I've tried storing my produce in rolled-up old kitchen towels - fine, but the towels take up a lot of room in the crisper. I've used paper towels, but this seems wasteful.
Then I came across this tip somewhere (don't recall the source):
Cotton "Green" Storage Bags
- Make out of unbleached muslin or broadcloth
- Cut and stitch a rectangle of about 11"w x 14"l
- Doesn't have to have a drawstring
- The cotton fabric allows the produce to breathe
Rather vague directions, but that's because it's very simple sewing. Here's a bit more detailed info on how I made mine:
- I used unbleached muslin for mine (most recent purchase of this was yesterday; paid $3.70/yd sale price at JoAnn Fabrics.)

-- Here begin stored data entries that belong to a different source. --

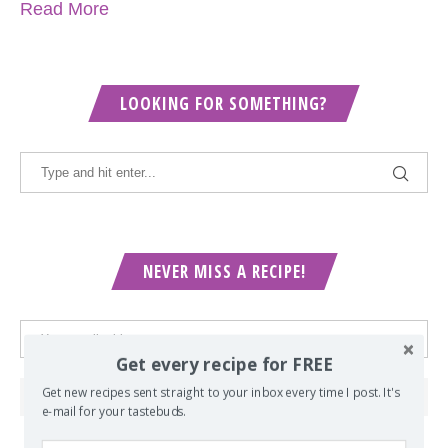
Read More
LOOKING FOR SOMETHING?
NEVER MISS A RECIPE!
Get every recipe for FREE
Get new recipes sent straight to your inbox every time I post. It's
e-mail for your tastebuds.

- You can cut your fabric to any size you prefer. Since I favor a number of veggies with long leaves and/or stems (Romaine and leaf lettuces, kale, collards and other greens), I made bags that measure 10"w x 20"l.
- And for smaller produce like my home-grown sprouts, I also made smaller bags that measure 10"w x 7"l. These smaller bags are also good for transferring produce from the larger bags once some of that produce is eaten up (for example, a partially-used bunch of kale).
- Sewing directions: to save on sewing a side seam, I placed my patterns (made from newspaper)on the fold of doubled-over muslin.
- After cutting out the pattern, I opened up the fabric and sewed a narrow hem on the top edge (fold over 1/4" fabric, fold over 1/4" again, then sew this down)
- Match edges and sew down long side and bottom edge to make bag. Use 1/4" seam.
- I pinked the seams to prevent raveling.
- Turn bag to right side.
- To use, just place your produce in your bag and roll down the top. If the produce is too close to the top of the bag to roll down, I place the bag in a plastic bag from the grocery store produce section and roll down the top of that bag loosely. Using one of those plastic bags in this manner doesn't seem to affect the produce.
- Machine wash and dry after each usage.
As I'd said, very simple sewing! But it's nice to have something so simple that works so well.
PS I've found that the large-size bag works well when I make broth with the post-Thanksgiving turkey carcass. I put the broken-up carcass plus the vegetables and seasonings all together in the bag, tie it up with some kitchen string, and toss the bag into my soup pot along with some water. When the broth is done, I just pull the bag out and place it in a colander over a bowl to catch any broth that had seeped into the bag. This is easier than having to strain the entire pot of broth into the colander. I do reuse the bag (after emptying it out, of course). Since it's greasy from the turkey innards, I hand-wash the bag a bit in the kitchen sink with some dish soap, rinse it, then toss it in with the laundry. I reserve a bag just for this purpose.